From the moment he wakes up in the unfamiliar house, Shane Anderson knows he's in for pain. There's the hospital bed he finds himself in and the very large man parked between him and the door. Seems Shane's family finally wised up to his hard-partying antics and hired a professional to detox him the difficult way. All Shane has to entertain himself with for the next month is a manuscript written by his crippled great-grandfather Christian Anderson. Sounds excruciatingly boring. But as he fights delirium tremens and loosening bowels, Shane will turn to the manuscript as a means of escape, and what he finds there will shock him. He will learn not only of his great-grandfather's struggles with small-town internecine savagery and the vast social changes of the Progressive Era, but also of a supernatural secret: Christian had a backdoor to Faery.

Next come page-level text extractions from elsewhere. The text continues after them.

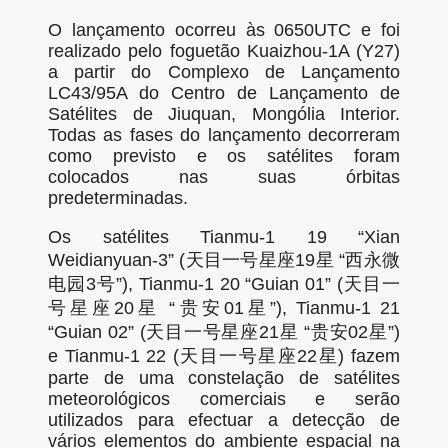
O lançamento ocorreu às 0650UTC e foi
realizado pelo foguetão Kuaizhou-1A (Y27)
a partir do Complexo de Lançamento
LC43/95A do Centro de Lançamento de
Satélites de Jiuquan, Mongólia Interior.
Todas as fases do lançamento decorreram
como previsto e os satélites foram
colocados nas suas órbitas
predeterminadas.
Os satélites Tianmu-1 19 “Xian
Weidianyuan-3” (天目一号星座19星 “西永微
电园3号”), Tianmu-1 20 “Guian 01” (天目一
号星座20星 “贵安01星”), Tianmu-1 21
“Guian 02” (天目一号星座21星 “贵安02星”)
e Tianmu-1 22 (天目一号星座22星) fazem
parte de uma constelação de satélites
meteorológicos comerciais e serão
utilizados para efectuar a detecção de
vários elementos do ambiente espacial na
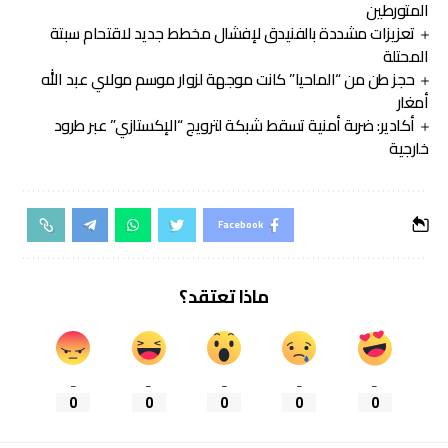
المتورطين
تعزيزات مشددة بالفنيدق لإفشال مخطط جديد لاقتحام سبتة
المحتلة
حجز طن من “الماحيا” كانت موجهة لزوار موسم مولاي عبد الله
أمغار
أكادير: ضربة أمنية تسقط شبكة لترويج “الإكستازي” عبر طرود
خارجية
Facebook
ماذا تعتقد؟
_
_
_
_
_
0
0
0
0
0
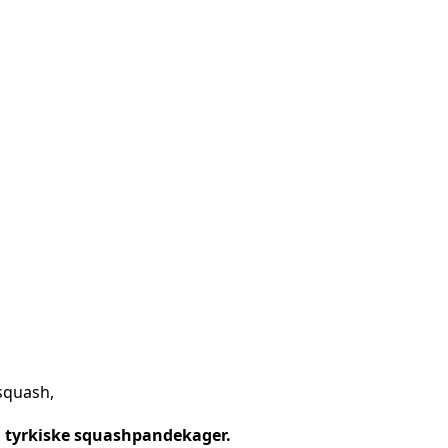
på tyrkiske squashpandekager.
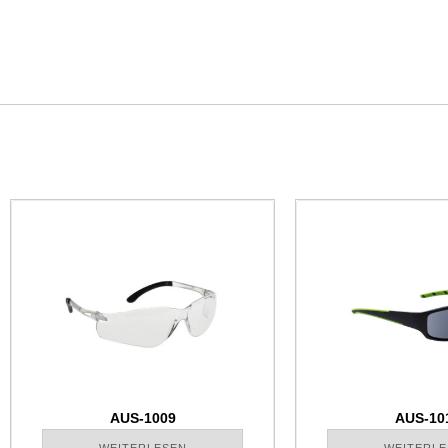
AUS-1009
AUS-10
WEITERLESEN
WEITERLE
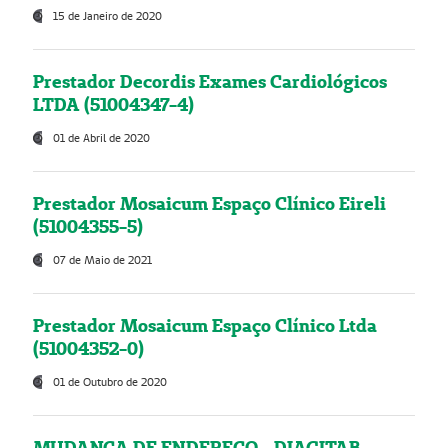
15 de Janeiro de 2020
Prestador Decordis Exames Cardiológicos
LTDA (51004347-4)
01 de Abril de 2020
Prestador Mosaicum Espaço Clínico Eireli
(51004355-5)
07 de Maio de 2021
Prestador Mosaicum Espaço Clínico Ltda
(51004352-0)
01 de Outubro de 2020
MUDANÇA DE ENDEREÇO - DIAGITAB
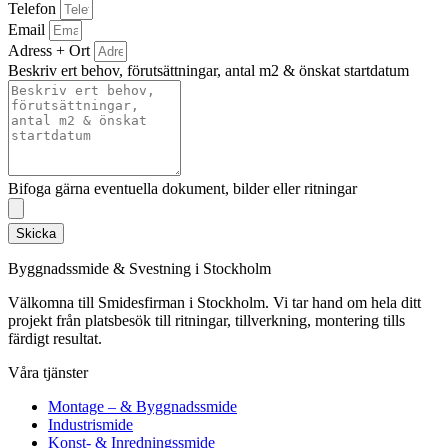
Telefon
Email
Adress + Ort
Beskriv ert behov, förutsättningar, antal m2 & önskat startdatum
Bifoga gärna eventuella dokument, bilder eller ritningar
Skicka
Byggnadssmide & Svestning i Stockholm
Välkomna till Smidesfirman i Stockholm. Vi tar hand om hela ditt
projekt från platsbesök till ritningar, tillverkning, montering tills
färdigt resultat.
Våra tjänster
Montage – & Byggnadssmide
Industrismide
Konst- & Inredningssmide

For the record, I hold little in common with the characters of Troll Valley. I'm not of Norwegian descent, I'm not Lutheran, and the closest I've come to even setting foot in Minnesota is a trip to friend's wedding in Wisconsin. But I still found them engaging. Walker understands that literature is supposed about the stuff of universal human experience, and he uses his characters' specific situations to touch on it. Alienation and belonging, love and lust, faith and doubt -- all make appearances. What's more, Walker refuses to turn Christian and his family into flat caricatures. With one notable exception, they're well-rounded and multi-faceted, sometimes acting in unexpected (but ultimately consistent) ways. Then there's the fantasy element. Christian has a faery godmother named Miss Margit, although that term and Troll Valley's lamentably trite subtitle ("The Fairy Tale Your Grandparents Never Told You") hardly encapsulates the character. Forget childhood Disney movies: Miss Margit is eerie and wild and very, very violent when circumstances require it, and the glimpses she gives us into Fae suggest that world lies far more entangled with our own than any would care to admit. The same could be said for the thorny thematic issues the novel addresses. Though prohibition sounds like a long dead cause to 21st century ears, Walker reminds us that the mindset which spawned it is still with us. Ferocious, poignant and wry, Troll Valley is worth taking a trip into.